# [SOLVED] ImageMixer problem - movie shows filename



## LeBorn (Jun 28, 2005)

I worked my way through ImageMixer and edited, added sound, and gussied up my home movies. But when I arrange them all and then burn to a DVD, the actual movies have the filename and date/timestamp in the upper and lower corners! This does not appear in the preview mode, I can only get it to show up once I burn the DVD - which is exactly where I DON'T want to see it!

ImageMaker's website and help files are completely unhelpful as I can't find this problem addressed anywhere. Surely it's just some kind of preference issue, but I can't figure it out.

I need help PLEASE! I've spend a zillion hours editing all these movies and if I can't get them to burn without that stupid info printed on them, I am going to scream.

Thanks in advance . . .
LeBorn


----------



## koala (Mar 27, 2005)

There are 2 separate timestamps for the audio and video channels. Check for any Overlay/Alpha options on both channels or the final mix.


----------



## LeBorn (Jun 28, 2005)

The time and date stamps are for the edited movie file, i.e., "Snow Movie" and "6/27/05 19:25" - not the info for the clip that was shot in February.

It's the software ImageMixer that's got to be doing it, as the camera is not involved at this point. 

I haven't seen any preferences that relate to overlay, but I will look again, now that I have another term to look for . . .

Thanks
LeBorn


----------



## agustingdel (Oct 19, 2007)

*Re: ImageMixer problem - movie shows filename*

Did you solve this problem, I have the exact same problem when I burn the dvd even if the video is not edited? Any Suggestion?


----------



## Jerrydelaware (Dec 20, 2007)

*Re: ImageMixer problem - movie shows filename*

I also had this problem. Incredibly, it turns out that the file name and date are subtitles! The way to remove them is quite easy: you very likely have a "subtitle" button on your DVD player's remote - just press it!

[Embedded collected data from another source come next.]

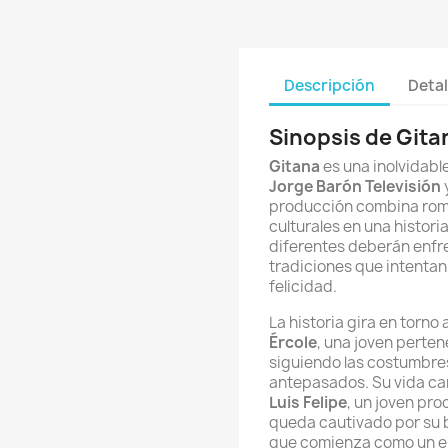
Descripción
Detal
Sinopsis de Gita
Gitana
es una inolvidabl
Jorge Barón Televisión
producción combina roma
culturales en una histo
diferentes deberán enfren
tradiciones que intentan
felicidad.
La historia gira en torno 
Ércole
, una joven perte
siguiendo las costumbre
antepasados. Su vida c
Luis Felipe
, un joven pro
queda cautivado por su be
que comienza como un en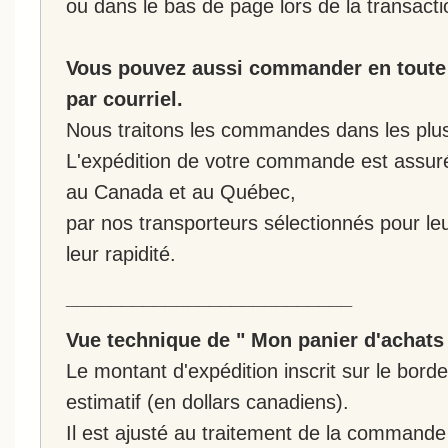
ou dans le bas de page lors de la transacti
Vous pouvez aussi commander en toute 
par courriel.
Nous traitons les commandes dans les plus 
L'expédition de votre commande est assur
au Canada et au Québec,
par nos transporteurs sélectionnés pour leur
leur rapidité.
__________________________
Vue technique de " Mon panier d'achats
Le montant d'expédition inscrit sur le bo
estimatif (en dollars canadiens).
Il est ajusté au traitement de la commande :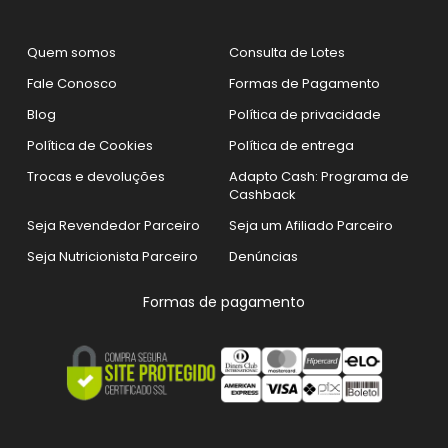
vento e toque macio, ideais para quem treina de
verdade.
Destaques da categoria:
Quem somos
Consulta de Lotes
Fale Conosco
Formas de Pagamento
Jaquetas fitness masculinas
com zíper,
Blog
Política de privacidade
capuz e detalhes funcionais
Política de Cookies
Política de entrega
Blusas masculinas dry fit
com ótimo
isolamento térmico e respirabilidade
Trocas e devoluções
Adapto Cash: Programa de
Modelagem ajustada ao corpo
, com cortes
Cashback
que valorizam o shape
Seja Revendedor Parceiro
Seja um Afiliado Parceiro
Estilo versátil
: use na academia, no dia a dia ou
no pós-treino
Seja Nutricionista Parceiro
Denúncias
Roupas para treino no frio? Aqui
Formas de pagamento
tem.
Nossa coleção foi pensada para quem
não deixa
o frio atrapalhar os resultados
. As
blusas e
jaquetas Adaptogen
são ideais para treinos em
temperaturas amenas, saídas rápidas da
academia ou até mesmo para compor o look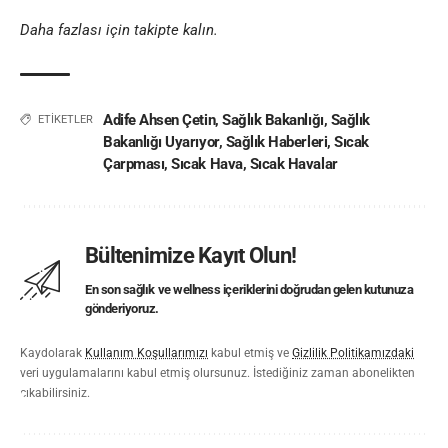
Daha fazlası için takipte kalın.
Adife Ahsen Çetin
,
Sağlık Bakanlığı
,
Sağlık
ETİKETLER
Bakanlığı Uyarıyor
,
Sağlık Haberleri
,
Sıcak
Çarpması
,
Sıcak Hava
,
Sıcak Havalar
Bültenimize Kayıt Olun!
En son sağlık ve wellness içeriklerini doğrudan gelen kutunuza
gönderiyoruz.
Kaydolarak
Kullanım Koşullarımızı
kabul etmiş ve
Gizlilik Politikamızdaki
veri uygulamalarını kabul etmiş olursunuz. İstediğiniz zaman abonelikten
çıkabilirsiniz.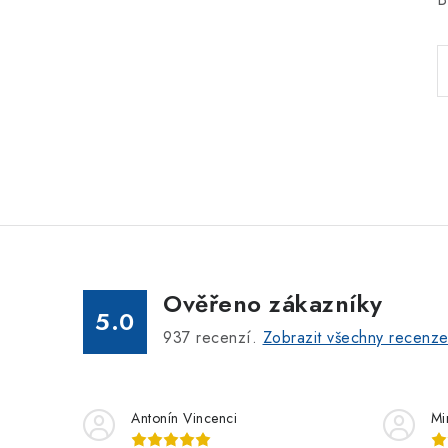
Ověřeno zákazníky
5.0
937
recenzí.
Zobrazit všechny recenz
Antonín Vincenci
Mi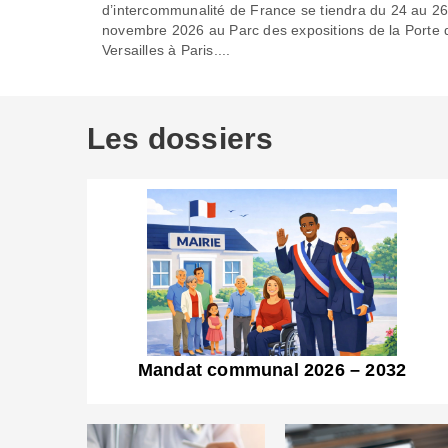
d’intercommunalité de France se tiendra du 24 au 2
novembre 2026 au Parc des expositions de la Porte 
Versailles à Paris....
Les dossiers
Mandat communal 2026 – 2032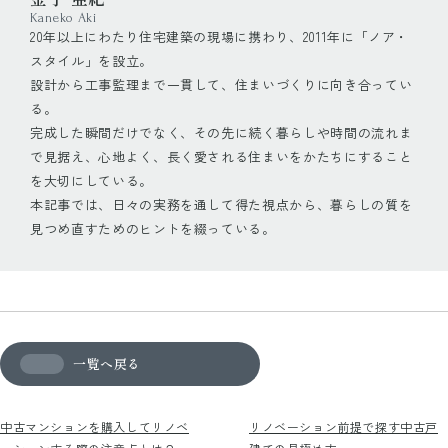
Kaneko Aki
20年以上にわたり住宅建築の現場に携わり、2011年に「ノア・
スタイル」を設立。
設計から工事監理まで一貫して、住まいづくりに向き合ってい
る。
完成した瞬間だけでなく、その先に続く暮らしや時間の流れま
で見据え、心地よく、長く愛される住まいをかたちにすること
を大切にしている。
本記事では、日々の実務を通して得た視点から、暮らしの質を
見つめ直すためのヒントを綴っている。
一覧へ戻る
中古マンションを購入してリノベ
リノベーション前提で探す中古戸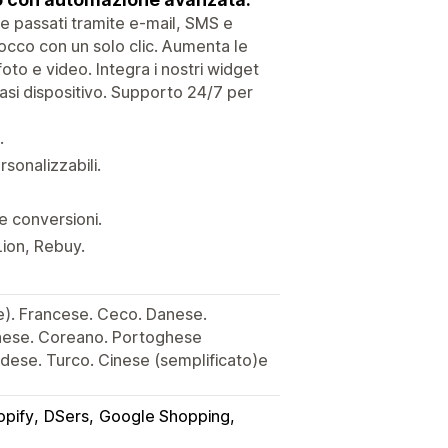
i e passati tramite e-mail, SMS e
occo con un solo clic. Aumenta le
oto e video. Integra i nostri widget
siasi dispositivo. Supporto 24/7 per
.
sonalizzabili.
e conversioni.
Lion, Rebuy.
e). Francese. Ceco. Danese.
onese. Coreano. Portoghese
dese. Turco. Cinese (semplificato)e
opify
DSers
Google Shopping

I would never have figured this out on my own. I ended up calling ImageMixer support (see their website). I was surprised that the phone was actually answered by a live person, who was able to solve this issue for me. :smile:


----------



## agustingdel (Oct 19, 2007)

*Re: ImageMixer problem - movie shows filename*



Jerrydelaware said:


> I also had this problem. Incredibly, it turns out that the file name and date are subtitles! The way to remove them is quite easy: you very likely have a "subtitle" button on your DVD player's remote - just press it!
> 
> I would never have figured this out on my own. I ended up calling ImageMixer support (see their website). I was surprised that the phone was actually answered by a live person, who was able to solve this issue for me. :smile:


Thanks a lot It worked just perfect ray:


----------